Tottenham confirmed the arrivals of just two players in the January transfer window; DeAndre Yedlin, who actually signed last summer, and Dele Alli, who has been loaned back to MK Dons.

Despite the fact Spurs did not sign anyone in the winter window last year and have rarely made a substantial signing halfway through a season, many supporters have been left disappointed and concerned as to why their club did not seem to make significant efforts to make new additions.

There are a number of reasons why. Firstly, it is important to heed what head coach Mauricio Pochettino said throughout the window and before. He really is happy with the squad he has and believes they can still improve. He did not push the club for new recruits.

Pochettino has managed to convince the majority of his players that his methods will bring the club success and has established the team as credible top-four candidates – a feat that should not be understated given the extent to which the group was unstable when he took over.

Only a handful have fallen short of his expectations enough to want rid of them, and it has been clear who those players are for some time given their distances from the first-team. Spurs were prepared to sell Aaron Lennon and Kyle Naughton and find new, if only temporary, homes for Emmanuel Adebayor and one of either captain Younes Kaboul or fellow defender Vlad Chiriches.

It also emerged on deadline day that Etienne Capoue was another player free to find first-team football elsewhere until the end of the season. But why, in the end, did only Lennon and Naughton find new clubs? And why did Tottenham not bring in any reinforcements?

The first real problem Spurs had rests within the uncertainty over Franco Baldini's future and the extent to which new head of recruitment Paul Mitchell had an input. It is understood that January is likely to have been Baldini's last transfer window as the club's technical director, with Mitchell set to take Spurs in a different direction in the summer and beyond.

It is understood the club were reluctant to make new additions under Baldini's guidance. He made it known early in the window that the club were in the market for a new striker, for example, but only tentative interest was shown in targets such as Danny Ings, Saido Berahino and Emmanuel Emenike, and deals never materialised for any of them. A deal was also possible for Yevhen Konoplyanka, via Baldini, but again this was not followed through.

Mitchell's input, meanwhile, had been limited. He had been “finding his feet”, according to one source, and “getting to know the club politically”. Yet, despite this, Spurs swooped quickly on the eve of deadline day to take Alli from the clutches of Aston Villa on Mitchell's advice. Mitchell signed Alli as a youth whilst head of recruitment at MK Dons in 2010 and has watched his development closely.

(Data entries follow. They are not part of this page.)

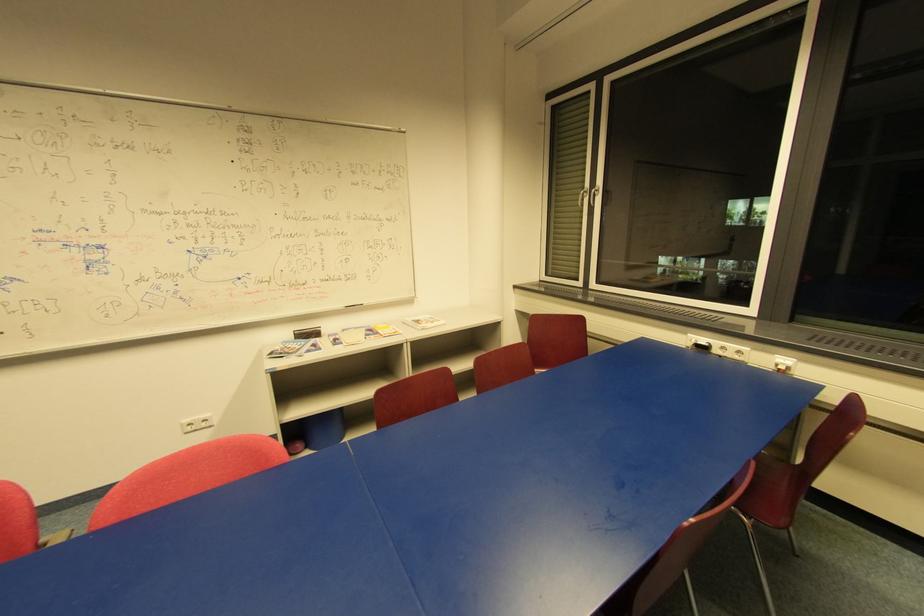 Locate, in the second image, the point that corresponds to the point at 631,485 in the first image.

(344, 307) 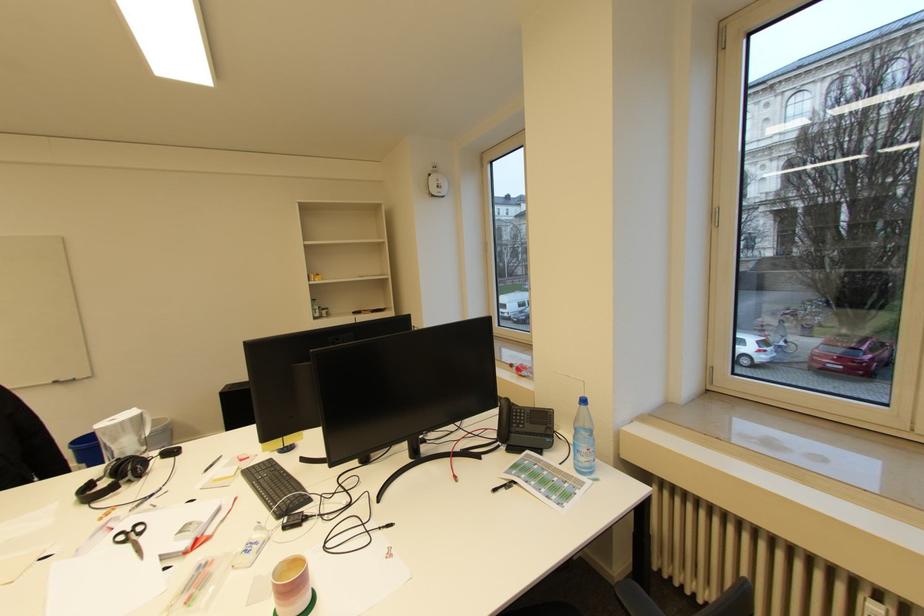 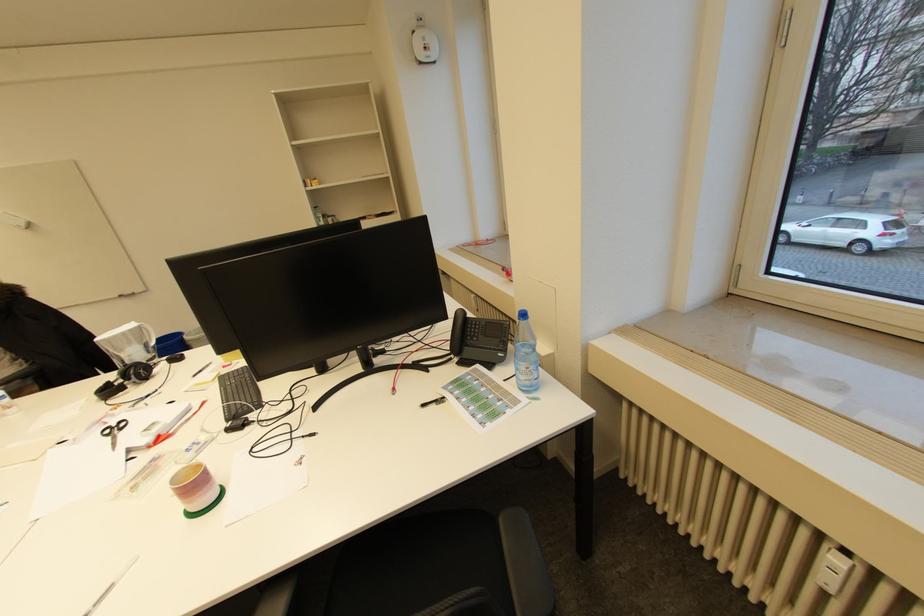 The point at (136,472) is marked in the first image. Where is the corresponding point in the second image?

(140, 377) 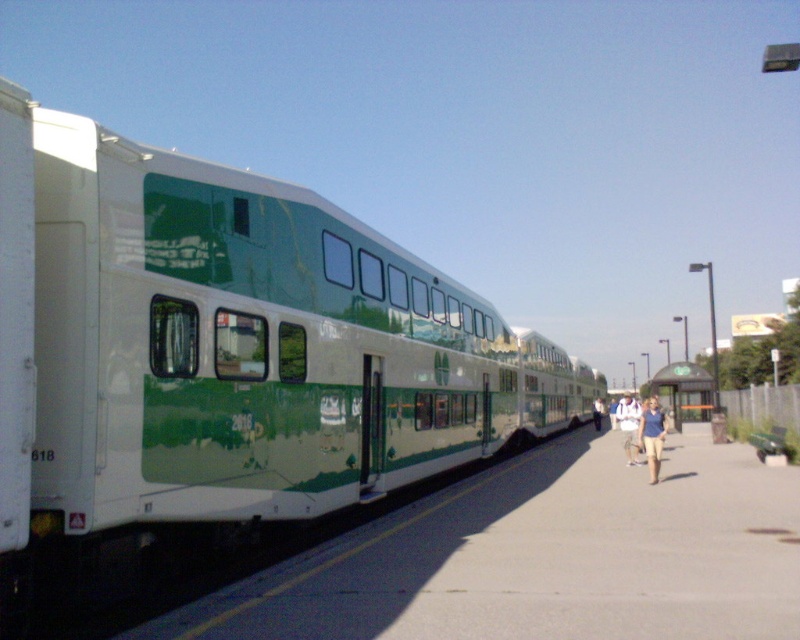 Consider the image. You are a passenger waiting at the train station and you see the green matte bus stop at center and the light blue jeans at center. Which object is closer to you?

The green matte bus stop at center is closer to you because the light blue jeans at center is behind it.

You are standing at the point marked by the coordinates point (652,435) in the train station scene. What object is exactly at your current position?

The blue cotton shirt at center is located at point (652,435).

You are a passenger waiting at the train station platform. You see two people wearing shirts at the center of the platform. Which shirt is nearer to you, the blue cotton shirt at center or the light blue shirt at center?

The blue cotton shirt at center is closer to the viewer than the light blue shirt at center, so the blue cotton shirt at center is nearer to you. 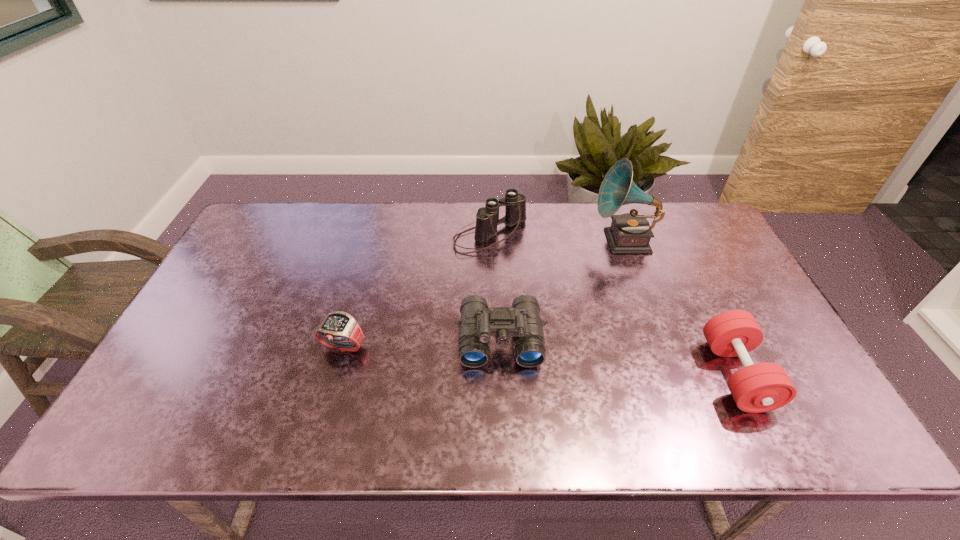 In the image, there is a desktop. In order to click on free space at the left edge in this screenshot , I will do `click(204, 299)`.

Where is `free space at the right edge`? free space at the right edge is located at coordinates (702, 271).

This screenshot has height=540, width=960. In order to click on free region at the far right corner of the desktop in this screenshot , I will do `click(701, 212)`.

This screenshot has height=540, width=960. What are the coordinates of `free space that is in between the nearer binoculars and the tallest object` in the screenshot? It's located at (562, 291).

At what (x,y) coordinates should I click in order to perform the action: click on free space between the dumbbell and the nearer binoculars. Please return your answer as a coordinate pair (x, y). The height and width of the screenshot is (540, 960). Looking at the image, I should click on (618, 357).

The height and width of the screenshot is (540, 960). I want to click on vacant space in between the farther binoculars and the tallest object, so click(x=557, y=239).

Identify the location of vacant space in between the shortest object and the tallest object. This screenshot has height=540, width=960. (483, 294).

Where is `vacant point located between the tallest object and the nearer binoculars`? The height and width of the screenshot is (540, 960). vacant point located between the tallest object and the nearer binoculars is located at coordinates (562, 291).

You are a GUI agent. You are given a task and a screenshot of the screen. Output one action in this format:
    pyautogui.click(x=<x>, y=<y>)
    Task: Click on the vacant space that is in between the phonograph_record and the nearer binoculars
    
    Given the screenshot: What is the action you would take?
    pyautogui.click(x=562, y=291)

Identify the location of vacant area that lies between the watch and the nearer binoculars. (421, 343). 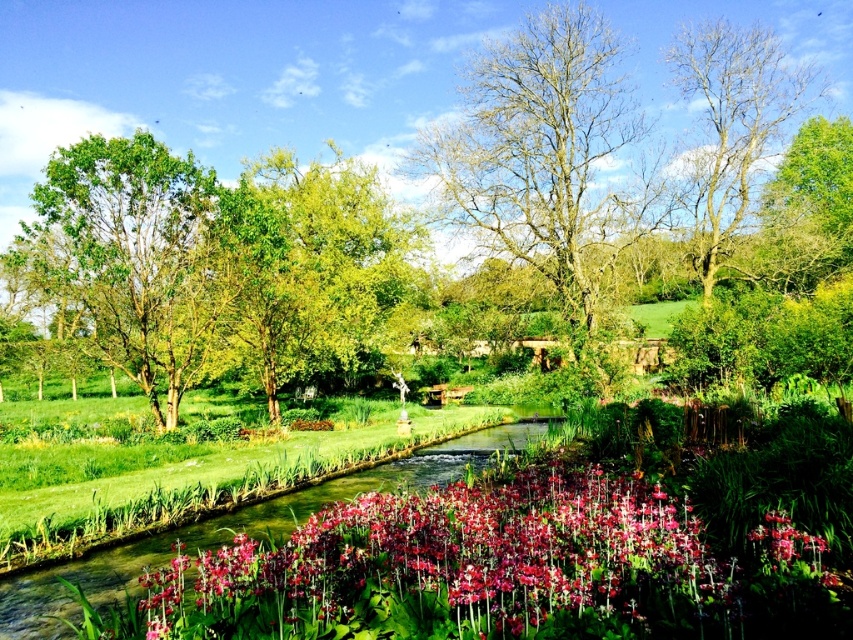 Between point (496, 173) and point (213, 264), which one is positioned in front?

Point (213, 264) is more forward.

Measure the distance between bare wood tree at center and camera.

bare wood tree at center and camera are 30.74 meters apart from each other.

The width and height of the screenshot is (853, 640). What are the coordinates of `bare wood tree at center` in the screenshot? It's located at (546, 157).

Which of these two, clear water at center or pink glossy flower at center, stands taller?

Standing taller between the two is clear water at center.

Is point (24, 586) positioned in front of point (793, 557)?

No, (24, 586) is behind (793, 557).

Is point (149, 554) more distant than point (815, 538)?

However, another obstacle Spurs had, like most clubs, was and will continue to be a financial one. The tightening of Financial Fair Play rules may have permanently cut the heads off most spend-thrift monsters in Europe, such as Chelsea and Manchester City, and, remember, Tottenham's own splurge last season was made only having secured the promise of £86million from Real Madrid for Gareth Bale.

With the cost of Tottenham's impending new stadium increasing – its intended capacity and final bill still uncertain and the whole thing delayed altogether over a High Court order – Spurs had to offload fringe players to afford new ones. This, in turn, led to their third problem; attempting to find new homes for the aforementioned players, apart from Lennon, proved unsuccessful.

Daniel Levy is an immovable negotiator at the best of times and conducts business on his terms only. Reports from Turkey suggest Besiktas were priced out of signing Kaboul permanently midway through the window, while several Premier League clubs were put off permanent deals for Lennon because of the cost, leading to a loan. Swansea gritted their teeth and shelled out £5million for Naughton days after an arse-kicking at home to Chelsea.

But what happened regarding Adebayor's loan move to West Ham on deadline day was something else. It is understood Adebayor was reluctant to join clubs struggling in the bottom half, while Levy made it clear days before the deadline that Spurs would not loan players to top-half rivals.

It is accurate to suggest West Ham knew this but still believed Levy could be persuaded otherwise – something that was not only naive but also had disappointing knock-on effects for their own forward Carlton Cole, who was stopped from joining West Brom, and Baggies striker Brown Ideye, who was on the verge of moving to Qatar.

January has always been a notoriously difficult month in which to conduct sensible business and, due in the most part to FFP, that is now even more so the case. Tottenham's future with regards to player transfers appears to be under the stewardship of Pochettino and Mitchell and it is to this where Spurs fans should find some solace and optimism.